India’s state-owned airlines are moving forward with plans for initial public offerings (IPOs).
The initiatives are aimed at helping them raise cash for expansion to compete more effectively against rapidly expanding private carriers. Main national carrier Air India is preparing to select a merchant bank to act as advisor for its proposed share offering. It has shortlisted six companies from 15 merchant banks that applied for the advisory role. Air India began searching for a financial advisor in May, after the carrier’s board gave in-principle approval for an IPO.
The board of fellow state-owned carrier Indian Airlines has meanwhile launched its own search for an IPO advisor. Like Air India, its board gave in-principle approval earlier this year for an IPO.
India’s government has suggested it is in favour of the two airlines having IPOs, which would help them raise cash for expansion in a market where privately owned operators are expanding rapidly and new players are being launched. The IPO plans come as both airlines continue to seek approval for long-delayed fleet expansions.
In 2001 the then-government attempted to sell stakes in both Air India and Indian Airlines but the divestment plan was ultimately scrapped. In Indian Airlines’ case the final two bidders were disqualified while in Air India’s case the sole remaining bidder – Singapore Airlines in partnership with local conglomerate Tata – withdrew.
Although both Air-India and Indian Airlines have plans for major fleet acquisitions, their inability to place orders means leasing in aircraft to boost capacity in the short-term. Air-India, for example, recently dry leased three Airbus A310s to expand services to east Asia, and is looking to lease four more Boeing 777s from October, while Indian Airlines wants 10 more leased A320s.
Indian civil aviation regulators are creating a “slot pool” for the country’s airports to give new airlines opportunities to develop their operations and allow existing airlines to retain existing slots.

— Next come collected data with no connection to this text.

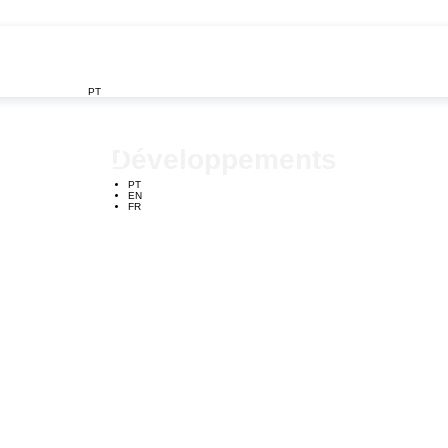
PT

Développements
PT
EN
FR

Civil aviation minister Praful Patel told the Indian parliament that slots will first be allocated to established airlines “on the basis of historical rights” for a new operating season. Of the slots left over, he adds, 50% will be allocated to new entrants.
“The slot allocation policy ensures a level playing field for the public and private sector as it is non-discriminatory and the airport operator is expected to implement the slot allocation policy in a fair and equitable manner,” says Patel. The creation of the slot pool is intended “to promote entry of new airlines”, particularly at busier airports, he adds.
Patel has meanwhile denied that the government plans to raise entry barriers to make it financially more difficult to launch new airlines.